Citing an NHS England document that sets out funding allocation for the 44 areas between 2016-17 and 2020-21, Mr Thomson warned that rural areas with less to spend per capita might be unable to afford the required number of nurses to make the transition.

‘If we are to prevent illness and provide more community based care, then it’s essential that funding is switched away from hospitals,’ he said.

‘However, areas where funding is lower will find this difficult, because acute care devours funding.’

Funds are provided through public health grants given to councils for health visitors, school nurses, and sexual health and awareness campaigns. NHS England gives local clinical commissioning groups (CCGs) money to provide medical care.

Equal treatment

Professor Thomson said: ‘If you are looking for a fair benchmark, a starting point is every citizen is equal, and, over the course of life, have the same basic health needs.’

He said the budgets, which factor in expensive city property and pay weightings, failed to account for affluent city areas already achieving the best public health.

He added that rural areas also had to contend with costs, such as travel for community staff to visit patients. 

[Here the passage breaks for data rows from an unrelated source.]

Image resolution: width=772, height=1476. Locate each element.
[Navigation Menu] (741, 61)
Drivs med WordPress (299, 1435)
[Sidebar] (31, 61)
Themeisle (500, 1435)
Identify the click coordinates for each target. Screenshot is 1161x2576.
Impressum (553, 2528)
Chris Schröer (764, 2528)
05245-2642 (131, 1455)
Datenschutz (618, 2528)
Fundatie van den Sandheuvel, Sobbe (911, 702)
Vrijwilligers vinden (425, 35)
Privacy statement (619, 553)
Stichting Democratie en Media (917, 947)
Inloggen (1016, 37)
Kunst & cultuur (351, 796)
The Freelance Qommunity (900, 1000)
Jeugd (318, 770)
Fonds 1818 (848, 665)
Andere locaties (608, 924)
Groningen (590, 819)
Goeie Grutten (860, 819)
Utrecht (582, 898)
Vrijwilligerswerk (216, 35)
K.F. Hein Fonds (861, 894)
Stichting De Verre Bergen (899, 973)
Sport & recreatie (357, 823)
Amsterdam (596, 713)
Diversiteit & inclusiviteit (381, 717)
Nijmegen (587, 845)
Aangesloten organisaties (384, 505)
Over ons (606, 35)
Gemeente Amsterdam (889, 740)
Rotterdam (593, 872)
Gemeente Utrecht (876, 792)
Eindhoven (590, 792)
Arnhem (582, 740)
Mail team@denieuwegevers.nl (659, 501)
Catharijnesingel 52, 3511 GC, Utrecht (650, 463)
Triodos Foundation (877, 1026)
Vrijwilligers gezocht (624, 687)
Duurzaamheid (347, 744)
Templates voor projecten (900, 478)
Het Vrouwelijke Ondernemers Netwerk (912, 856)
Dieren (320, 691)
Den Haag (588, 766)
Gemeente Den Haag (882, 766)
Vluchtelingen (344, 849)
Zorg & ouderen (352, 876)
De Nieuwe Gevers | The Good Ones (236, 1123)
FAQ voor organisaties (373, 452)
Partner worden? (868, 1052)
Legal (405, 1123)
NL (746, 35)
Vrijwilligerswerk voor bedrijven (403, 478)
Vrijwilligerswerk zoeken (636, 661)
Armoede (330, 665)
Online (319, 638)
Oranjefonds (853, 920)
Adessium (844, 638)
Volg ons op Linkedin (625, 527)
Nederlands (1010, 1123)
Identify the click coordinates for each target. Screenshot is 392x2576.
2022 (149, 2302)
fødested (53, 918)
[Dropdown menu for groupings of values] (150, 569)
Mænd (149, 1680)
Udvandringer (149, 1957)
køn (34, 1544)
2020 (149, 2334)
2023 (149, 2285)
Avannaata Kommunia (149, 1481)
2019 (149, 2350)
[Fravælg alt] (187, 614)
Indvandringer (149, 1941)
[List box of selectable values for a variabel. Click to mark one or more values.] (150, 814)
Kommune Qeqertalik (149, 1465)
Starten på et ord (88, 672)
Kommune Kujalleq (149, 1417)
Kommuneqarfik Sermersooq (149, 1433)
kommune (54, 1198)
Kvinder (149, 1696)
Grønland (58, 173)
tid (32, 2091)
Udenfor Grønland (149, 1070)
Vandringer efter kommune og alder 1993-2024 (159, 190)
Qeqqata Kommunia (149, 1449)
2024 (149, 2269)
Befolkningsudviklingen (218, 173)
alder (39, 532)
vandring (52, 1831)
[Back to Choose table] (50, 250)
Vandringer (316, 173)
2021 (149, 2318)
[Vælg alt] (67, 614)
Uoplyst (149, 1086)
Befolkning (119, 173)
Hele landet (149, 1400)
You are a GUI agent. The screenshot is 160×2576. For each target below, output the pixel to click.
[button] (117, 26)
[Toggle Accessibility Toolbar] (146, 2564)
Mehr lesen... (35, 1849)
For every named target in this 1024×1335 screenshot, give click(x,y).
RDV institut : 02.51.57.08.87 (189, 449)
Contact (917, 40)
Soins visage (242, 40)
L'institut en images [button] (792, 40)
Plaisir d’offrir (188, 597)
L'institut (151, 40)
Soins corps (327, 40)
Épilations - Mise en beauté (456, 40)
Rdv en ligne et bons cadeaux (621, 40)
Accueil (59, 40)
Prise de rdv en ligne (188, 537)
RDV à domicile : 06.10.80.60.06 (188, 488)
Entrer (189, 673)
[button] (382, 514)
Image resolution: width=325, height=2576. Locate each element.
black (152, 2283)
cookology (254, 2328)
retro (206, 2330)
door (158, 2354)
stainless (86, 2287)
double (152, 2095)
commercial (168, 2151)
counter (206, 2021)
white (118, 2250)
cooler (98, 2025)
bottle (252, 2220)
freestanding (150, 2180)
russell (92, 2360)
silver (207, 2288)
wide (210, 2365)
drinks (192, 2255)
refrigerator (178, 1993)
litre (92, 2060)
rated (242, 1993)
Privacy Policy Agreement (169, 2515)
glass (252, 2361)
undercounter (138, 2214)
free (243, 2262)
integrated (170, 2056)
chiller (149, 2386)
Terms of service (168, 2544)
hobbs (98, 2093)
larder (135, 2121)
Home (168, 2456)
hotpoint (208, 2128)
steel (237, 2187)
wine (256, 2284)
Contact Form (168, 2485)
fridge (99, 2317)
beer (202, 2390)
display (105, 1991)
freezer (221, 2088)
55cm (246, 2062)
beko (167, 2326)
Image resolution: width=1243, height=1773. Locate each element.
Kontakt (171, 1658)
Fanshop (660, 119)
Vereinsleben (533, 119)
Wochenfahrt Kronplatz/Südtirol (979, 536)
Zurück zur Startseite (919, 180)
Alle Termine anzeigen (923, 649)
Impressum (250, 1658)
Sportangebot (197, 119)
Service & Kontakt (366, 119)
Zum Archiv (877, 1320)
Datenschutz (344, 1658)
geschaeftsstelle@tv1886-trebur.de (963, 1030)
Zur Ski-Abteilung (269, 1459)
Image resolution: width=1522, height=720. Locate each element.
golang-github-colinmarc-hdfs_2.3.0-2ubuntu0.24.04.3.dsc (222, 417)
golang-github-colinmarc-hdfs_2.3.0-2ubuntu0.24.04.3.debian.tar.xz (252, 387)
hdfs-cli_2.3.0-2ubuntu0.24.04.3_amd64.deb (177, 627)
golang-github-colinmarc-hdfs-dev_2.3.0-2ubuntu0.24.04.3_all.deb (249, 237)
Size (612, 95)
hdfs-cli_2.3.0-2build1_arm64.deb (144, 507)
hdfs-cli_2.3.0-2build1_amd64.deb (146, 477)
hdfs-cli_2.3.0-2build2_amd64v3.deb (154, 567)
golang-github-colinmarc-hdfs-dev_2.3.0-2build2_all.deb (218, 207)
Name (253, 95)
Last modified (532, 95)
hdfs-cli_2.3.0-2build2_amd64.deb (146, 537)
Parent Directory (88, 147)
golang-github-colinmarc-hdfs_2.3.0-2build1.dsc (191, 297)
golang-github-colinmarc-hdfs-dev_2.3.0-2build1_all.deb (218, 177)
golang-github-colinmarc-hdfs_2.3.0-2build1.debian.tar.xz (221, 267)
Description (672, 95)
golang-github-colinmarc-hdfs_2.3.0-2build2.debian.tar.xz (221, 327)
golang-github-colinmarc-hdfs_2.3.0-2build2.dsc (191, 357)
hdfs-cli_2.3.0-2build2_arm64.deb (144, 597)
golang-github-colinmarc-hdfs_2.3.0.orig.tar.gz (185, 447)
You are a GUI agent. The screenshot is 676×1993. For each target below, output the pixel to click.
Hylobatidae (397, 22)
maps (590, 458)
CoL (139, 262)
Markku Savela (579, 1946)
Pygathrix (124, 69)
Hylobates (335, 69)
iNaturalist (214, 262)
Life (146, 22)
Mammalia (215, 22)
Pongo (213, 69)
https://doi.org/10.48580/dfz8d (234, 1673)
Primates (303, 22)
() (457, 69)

A Department of Health (DH) report from October 2015 revealed that it took rural-based health visitors five times as long to see clients as their city counterparts.

Professor Thomson added: ‘More staff costs money, so if funds are in short supply, then nursing numbers are likely to be reduced.’

Government response

A DH spokesperson told Nursing Standard that public health grant funding is based on historic spending trends.

A DH circular in December said public health grants would be reduced by an average of 3.9% in real terms, each year, until 2020, in order to achieve savings.

An NHS England spokesperson said: ‘We have adjusted allocations to tackle inequality and improve fairness.’

They added that population growth, rurality, and inequalities in paying for primary care and specialist services, had all been factored in when setting the 2020-21 NHS budgets.